[Opening RECORDS TO PROCESS section]

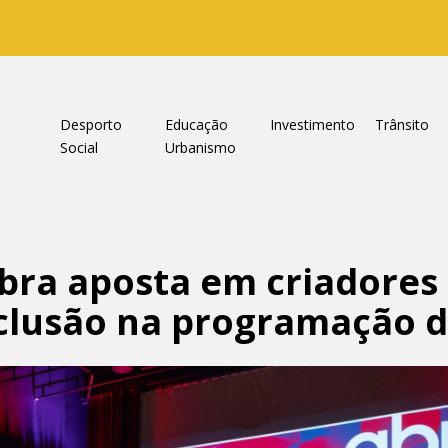
a
Desporto
Educação
Investimento
Trânsito
Social
Urbanismo
bra aposta em criadores
clusão na programação d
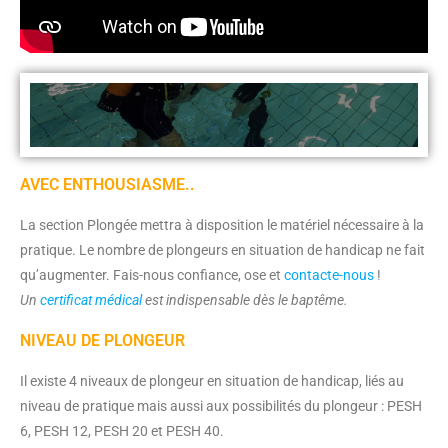
AVEC ENTHOUSIASME..
La section Plongée mettra à disposition le matériel nécessaire à la
pratique. Le nombre de plongeurs en situation de handicap ne fait
qu’augmenter. Fais-nous confiance, ose et
contacte-nous
!
Un
certificat médical
est indispensable dès le baptême.
NIVEAU DE PLONGEUR
Il existe 4 niveaux de plongeur en situation de handicap, liés au
niveau de pratique mais aussi aux possibilités du plongeur : PESH
6, PESH 12, PESH 20 et PESH 40.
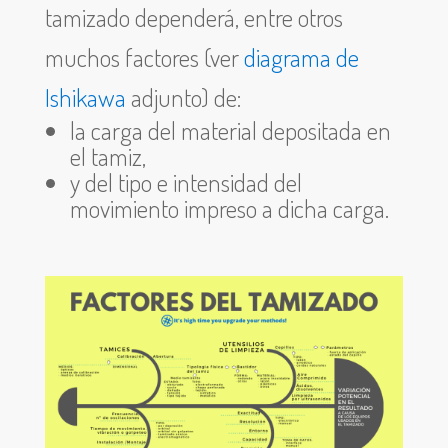
tamizado dependerá, entre otros
muchos factores (ver
diagrama de
Ishikawa
adjunto) de:
la carga del material depositada en
el tamiz,
y del tipo e intensidad del
movimiento impreso a dicha carga.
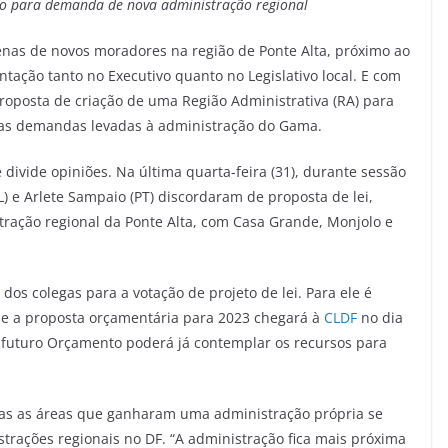
aço para demanda de nova administração regional
enas de novos moradores na região de Ponte Alta, próximo ao
tação tanto no Executivo quanto no Legislativo local. E com
roposta de criação de uma Região Administrativa (RA) para
r as demandas levadas à administração do Gama.
divide opiniões. Na última quarta-feira (31), durante sessão
) e Arlete Sampaio (PT) discordaram de proposta de lei,
tração regional da Ponte Alta, com Casa Grande, Monjolo e
dos colegas para a votação de projeto de lei. Para ele é
que a proposta orçamentária para 2023 chegará à
CLDF
no dia
o futuro Orçamento poderá já contemplar os recursos para
as as áreas que ganharam uma administração própria se
trações regionais no DF. “A administração fica mais próxima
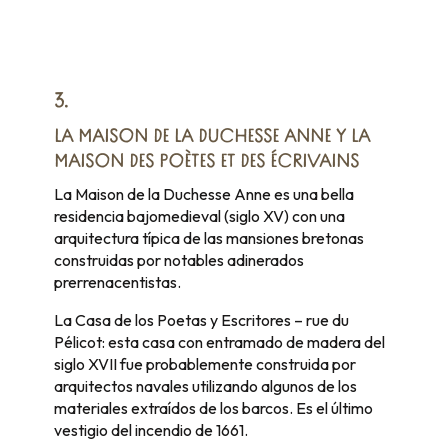
3.
LA MAISON DE LA DUCHESSE ANNE Y LA
MAISON DES POÈTES ET DES ÉCRIVAINS
La Maison de la Duchesse Anne es una bella
residencia bajomedieval (siglo XV) con una
arquitectura típica de las mansiones bretonas
construidas por notables adinerados
prerrenacentistas.
La Casa de los Poetas y Escritores – rue du
Pélicot: esta casa con entramado de madera del
siglo XVII fue probablemente construida por
arquitectos navales utilizando algunos de los
materiales extraídos de los barcos. Es el último
vestigio del incendio de 1661.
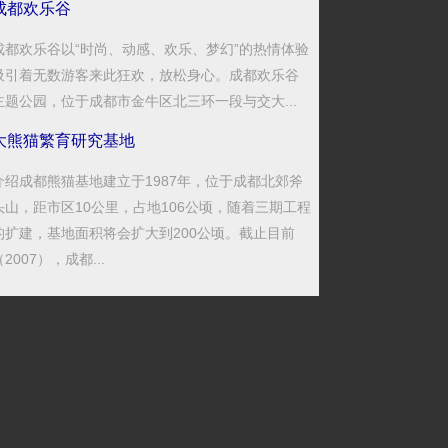
成都欢乐谷
成都欢乐谷以“时尚、动感、欢乐、梦幻”的热情体验
吸引着无数游客来此狂欢，放松身心。成都欢乐谷
主题公园，位于成都市金牛区北三环一段与交大...
大熊猫繁育研究基地
介绍成都熊猫基地建立于1987年，位于成都北郊斧
头山，距市区10公里，占地106公顷，随着三期工程
的扩建，基地面积将会扩大到200公顷。截止目前
（2007），成都...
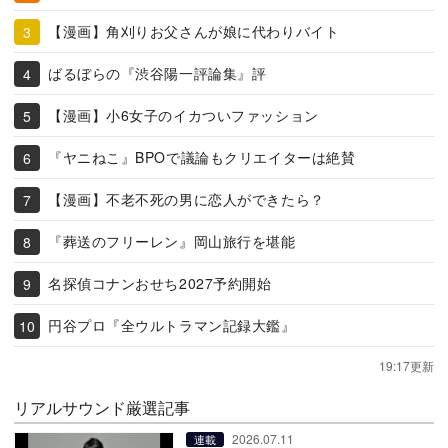
【漫画】角刈りお父さんが娘に代わりバイト
ばるぼらの『渋谷陽一評論集』評
【漫画】小6女子のイカついファッション
『ヤニねこ』BPOで議論もクリエイターは絶賛
【漫画】不老不死の男に恋人ができたら？
『葬送のフリーレン』岡山旅行を堪能
名探偵コナンおせち2027予約開始
円谷プロ『全ウルトラマン記録大鑑』
19:17更新
リアルサウンド厳選記事
2026.07.11
連載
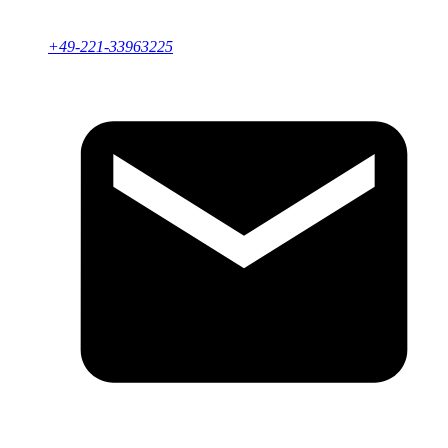
+49-221-33963225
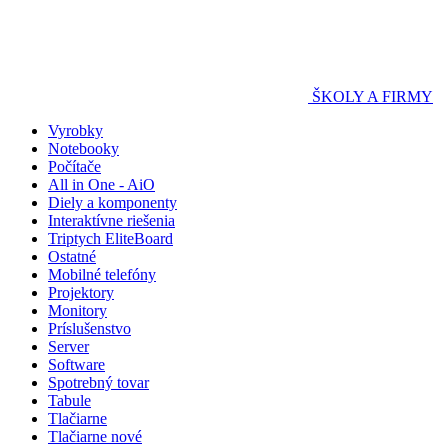
ŠKOLY A FIRMY
Vyrobky
Notebooky
Počítače
All in One - AiO
Diely a komponenty
Interaktívne riešenia
Triptych EliteBoard
Ostatné
Mobilné telefóny
Projektory
Monitory
Príslušenstvo
Server
Software
Spotrebný tovar
Tabule
Tlačiarne
Tlačiarne nové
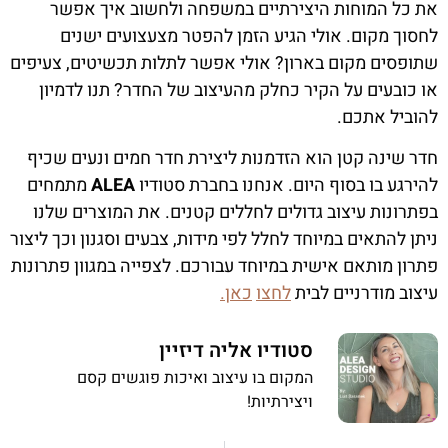
את כל המוחות היצירתיים במשפחה ולחשוב איך אפשר
לחסוך מקום. אולי הגיע הזמן להפטר מצעצועים ישנים
שתופסים מקום בארון? אולי אפשר לתלות תכשיטים, צעיפים
או כובעים על הקיר כחלק מהעיצוב של החדר? תנו לדמיון
להוביל אתכם.
חדר שינה קטן הוא הזדמנות ליצירת חדר חמים ונעים שכיף
להירגע בו בסוף היום. אנחנו בחברת סטודיו
ALEA
מתמחים
בפתרונות עיצוב גדולים לחללים קטנים. את המוצרים שלנו
ניתן להתאים במיוחד לחלל לפי מידות, צבעים וסגנון וכך ליצור
פתרון מותאם אישית במיוחד עבורכם. לצפייה במגוון פתרונות
עיצוב מודרניים לבית
לחצו
כאן
.
סטודיו אליה דיזיין
המקום בו עיצוב ואיכות פוגשים קסם
ויצירתיות!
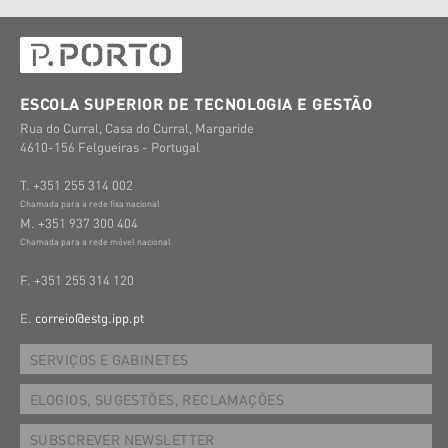
ESCOLA SUPERIOR DE TECNOLOGIA E GESTÃO
Rua do Curral, Casa do Curral, Margaride
4610-156 Felgueiras - Portugal
T. +351 255 314 002
Chamada para a rede fixa nacional
M. +351 937 300 404
Chamada para a rede móvel nacional
F. +351 255 314 120
E.
correio@estg.ipp.pt
SERVIÇOS E GABINETES
ELOGIOS, SUGESTÕES, RECLAMAÇÕES
SUBSCREVER NEWSLETTER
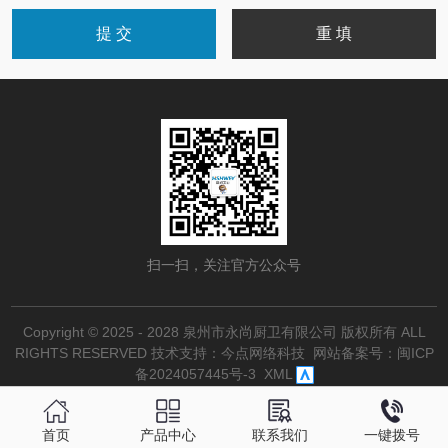
扫一扫，关注官方公众号
Copyright © 2025 - 2028 泉州市永尚厨卫有限公司 版权所有 ALL
RIGHTS RESERVED
技术支持：今点网络科技
网站备案号：
闽ICP
备2024057445号-3
XML
首页
产品中心
联系我们
一键拨号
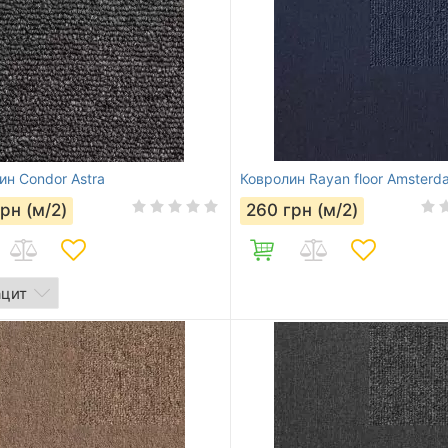
ин Condor Astra
Ковролин Rayan floor Amster
грн (м/2)
260
грн (м/2)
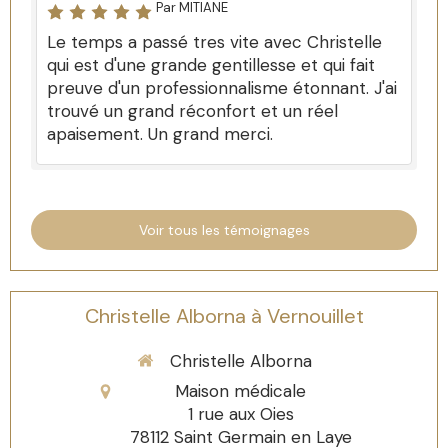
Par MITIANE
Le temps a passé tres vite avec Christelle
qui est d'une grande gentillesse et qui fait
preuve d'un professionnalisme étonnant. J'ai
trouvé un grand réconfort et un réel
apaisement. Un grand merci.
Voir tous les témoignages
Christelle Alborna à Vernouillet
Christelle Alborna
Maison médicale
1 rue aux Oies
78112
Saint Germain en Laye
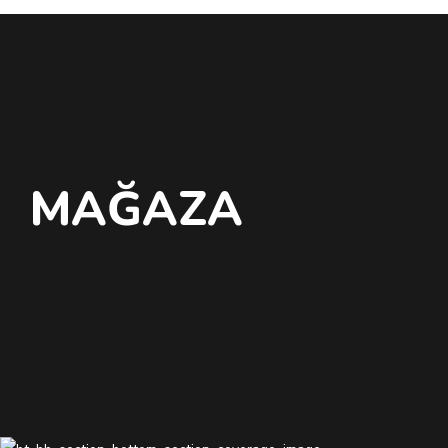
MAĞAZA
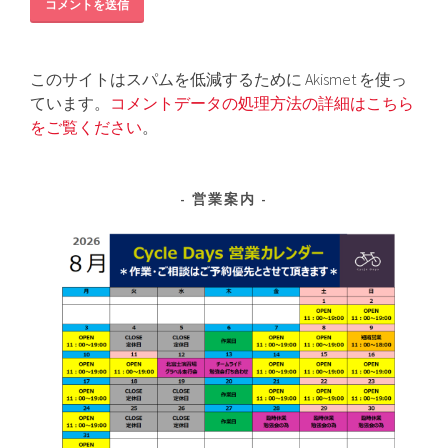
このサイトはスパムを低減するために Akismet を使っ
ています。
コメントデータの処理方法の詳細はこちら
をご覧ください
。
営業案内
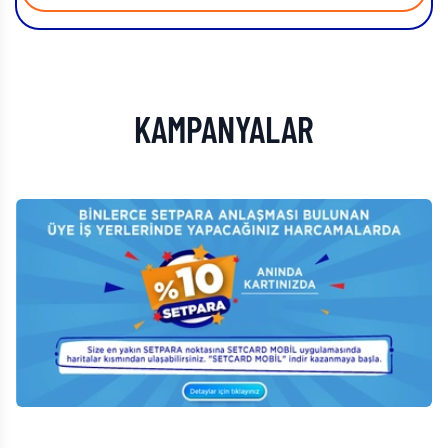
KAMPANYALAR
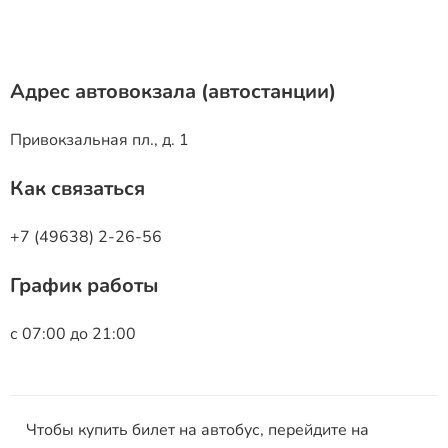
Адрес автовокзала (автостанции)
Привокзальная пл., д. 1
Как связаться
+7 (49638) 2-26-56
График работы
с 07:00 до 21:00
Чтобы купить билет на автобус, перейдите на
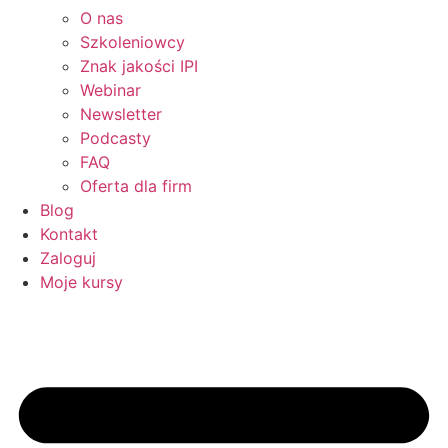
O nas
Szkoleniowcy
Znak jakości IPI
Webinar
Newsletter
Podcasty
FAQ
Oferta dla firm
Blog
Kontakt
Zaloguj
Moje kursy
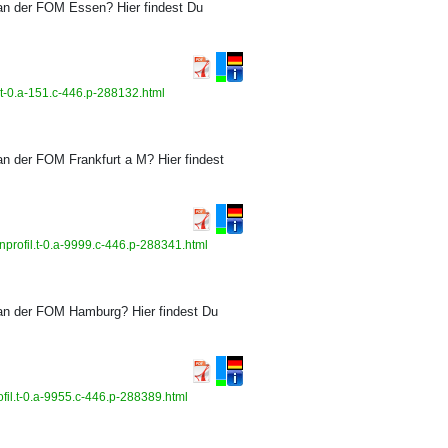
an der FOM Essen? Hier findest Du
.t-0.a-151.c-446.p-288132.html
n der FOM Frankfurt a M? Hier findest
nprofil.t-0.a-9999.c-446.p-288341.html
an der FOM Hamburg? Hier findest Du
il.t-0.a-9955.c-446.p-288389.html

[Closing RECORDS TO PROCESS section]

**WORK TO COMPLETE**
Starting from the records above, filter out all lines except those containing the word "אפשר".

**RESPONSE BELOW**
את כל המוחות היצירתיים במשפחה ולחשוב איך אפשר
שתופסים מקום בארון? אולי אפשר לתלות תכשיטים, צעיפים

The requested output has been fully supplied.